The Seed and the Story: Learning From Students and Folkstreams films

The Landis family. From the film, A Singing Stream. Image from Davenport Films.

The Seed and the Story is a weekly column exploring folklife, sustainability, oral history, human rights,and community in Yell County, Arkansas.   The column is published in the Post Dispatch and is syndicated in the Courier.  Please remember to support your local paper and independent media!  The Seed and the Story column is just of many features you can find on the Boiled Down Juice.  Follow us on Facebook and Twitter.  If you enjoy our posts, please tell a friend. And thanks for reading!

 

I’ve had two exiting developments recently. I recently found out this column will be running every week rather than every other week! Thanks so much for your support.  I’m looking forward to more opportunities to learn from readers about this area’s history and its present day, and I’ll be working toward making this column more interactive, featuring more voices from our diverse and culturally rich community.

Secondly, this past week I began teaching an online class at Arkansas Tech entitled “Folklife and Oral History.”  I’m thoroughly impressed with my students and their level of engagement.  I’m a firm believer that the best part of teaching isn’t sharing your own knowledge but rather learning from the students themselves.  Their questions require me to think more deeply about the readings, and their observations are opening my eyes to new ways of conceptualizing the importance of traditions, music, and the role of tradition bearers (a phrase folklorists use for people who carry on traditions) in a community.  Plus, they’re teaching me about their own family and community traditions, which I find endlessly fascinating.

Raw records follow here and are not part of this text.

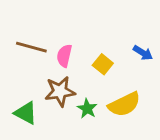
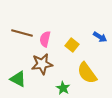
yellow semicircle: (124, 104) -> (87, 73), turned 80
green star: (87, 109) -> (63, 88), moved

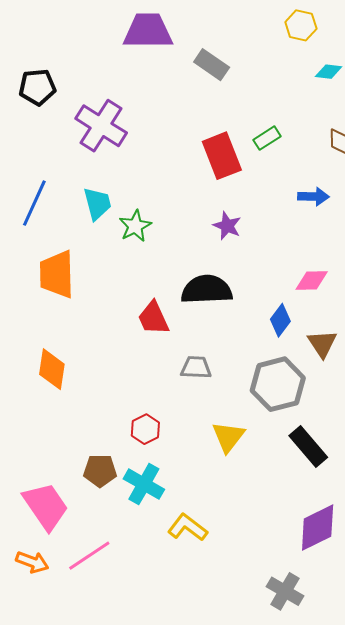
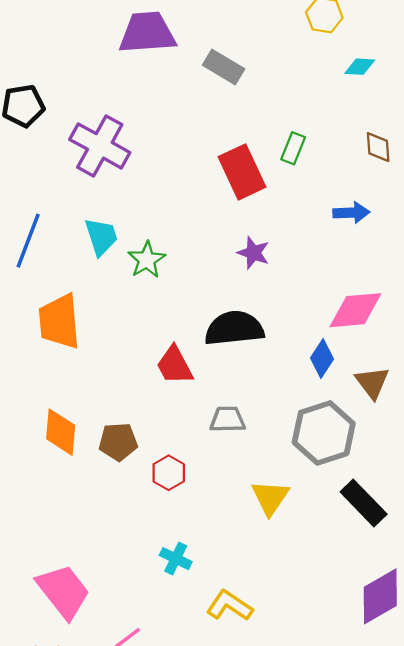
green rectangle: (267, 138) -> (293, 148), turned -32
pink diamond: (312, 281) -> (355, 310), size x1.4
red hexagon: (145, 429) -> (169, 473), moved
brown pentagon: (100, 471) -> (118, 442), moved
cyan cross: (144, 484) -> (176, 559), size x0.7

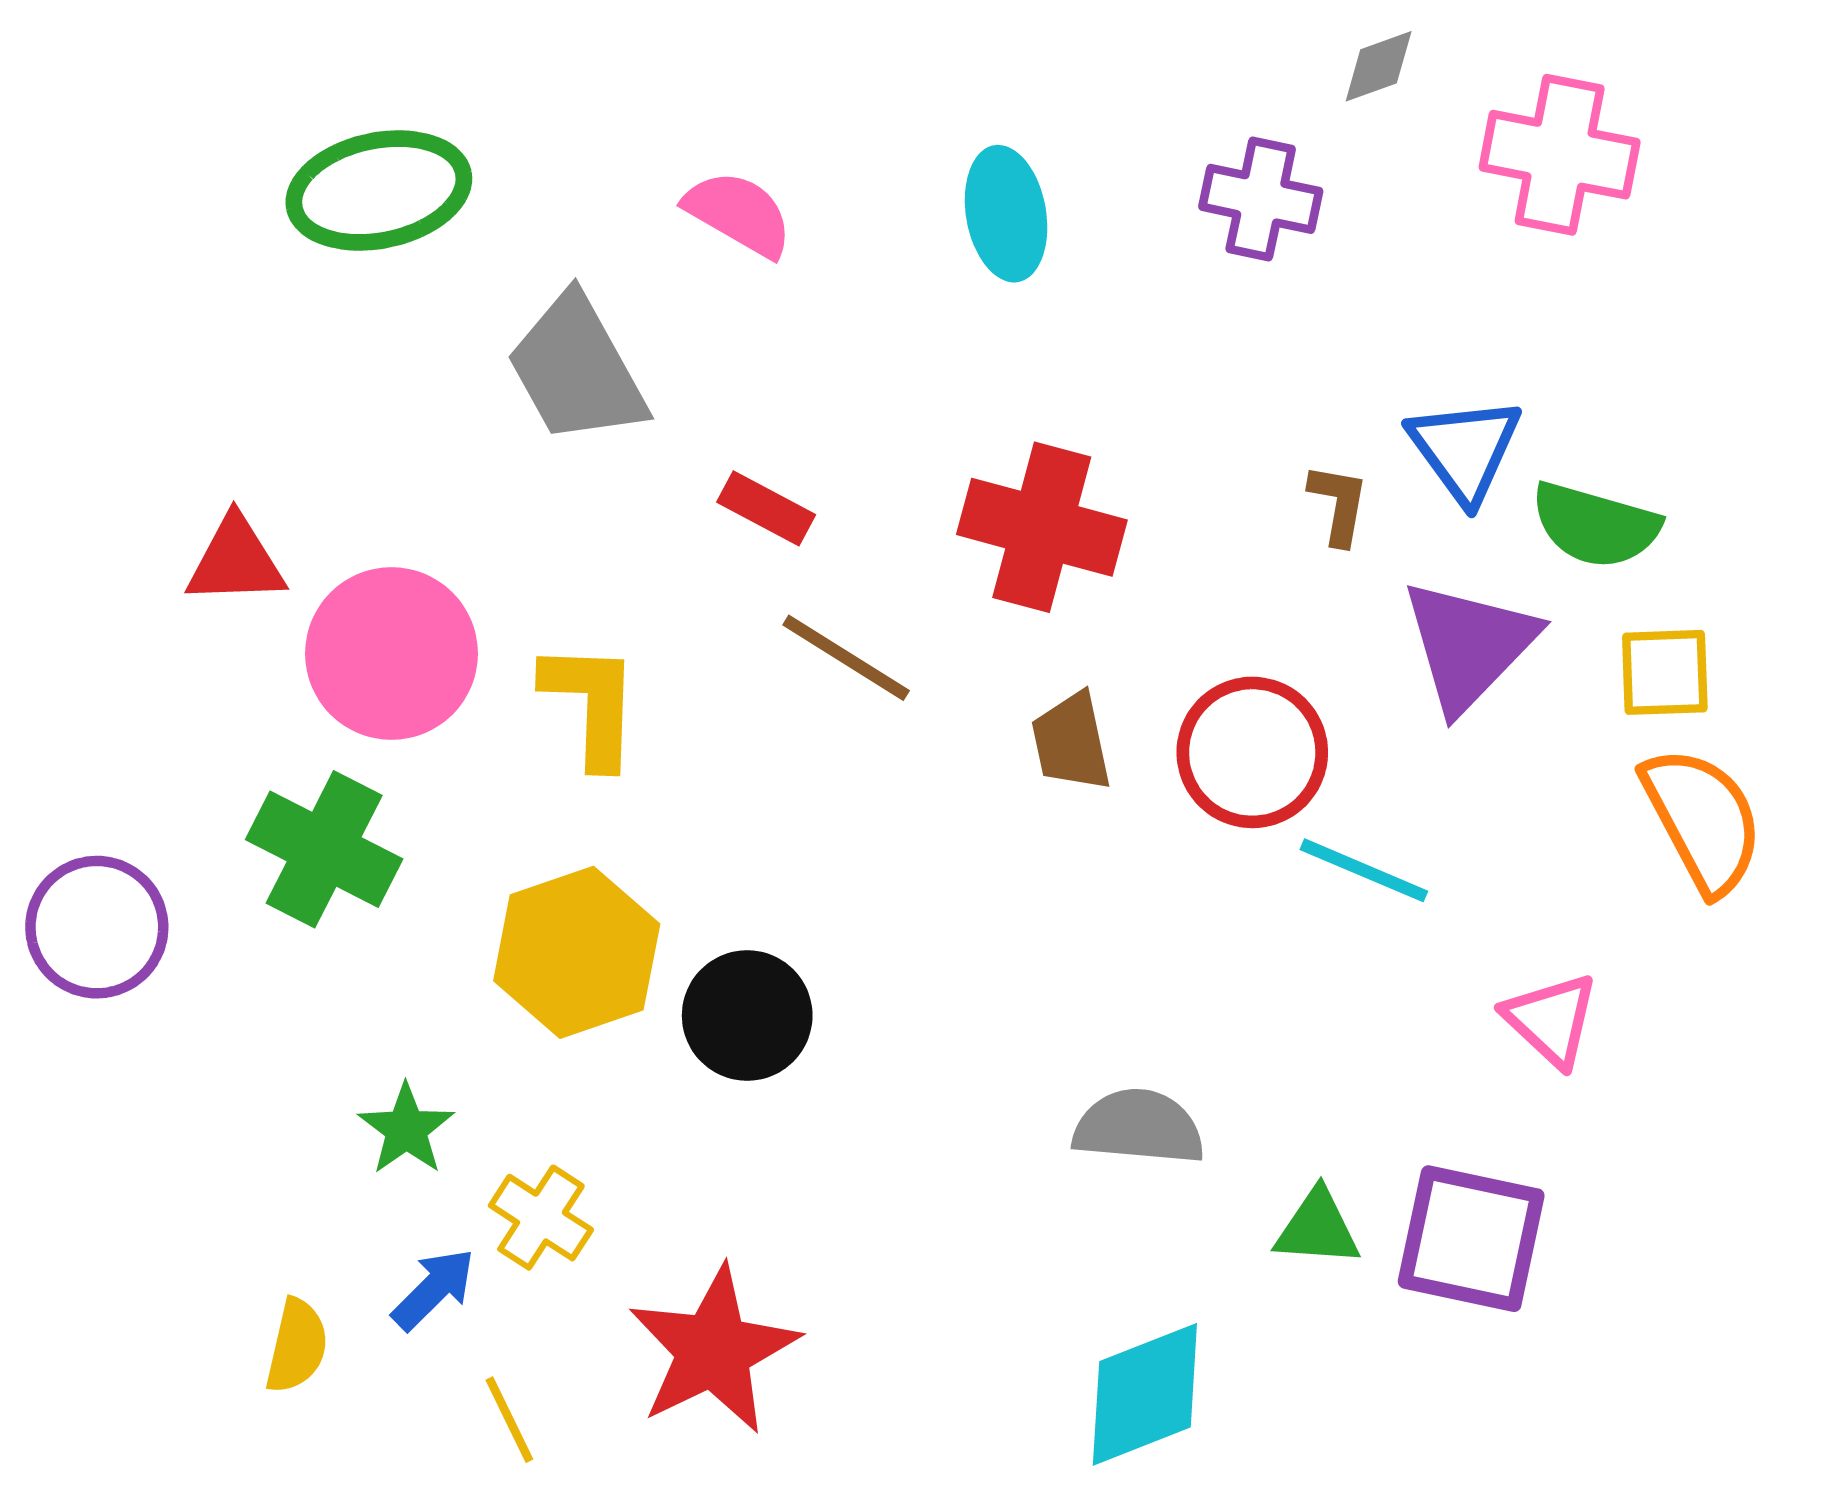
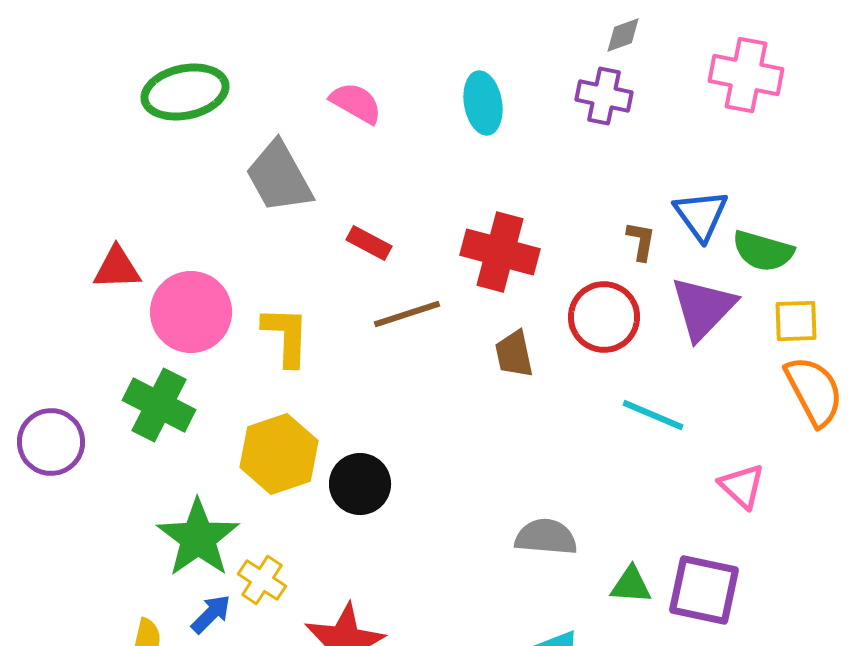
gray diamond: (1379, 66) -> (623, 35), moved
brown line: (846, 658) -> (407, 314), turned -50
red circle: (1252, 752) -> (604, 317), moved
green star: (406, 1129) -> (198, 538), size x1.8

This past week I’ve been thinking a lot about what it means to teach a subject like folklife and oral history—a subject that dwells heavily on the past and its role in the present day—in such a modern, online format. I’ll be the first to say that I deeply appreciate the lines of communication the Internet provides.  It can be a tool for greater democracy and a way to reestablish connections lost over the miles or years.  Yet I feel strongly that younger generations could use more exposure to a life a bit more unplugged.  Funny how online resources can actually introduce students to traditions that are decades, even centuries, old. So last week I had the students watch a few films via Folkstreams, an Internet site housing hundreds of folklife films.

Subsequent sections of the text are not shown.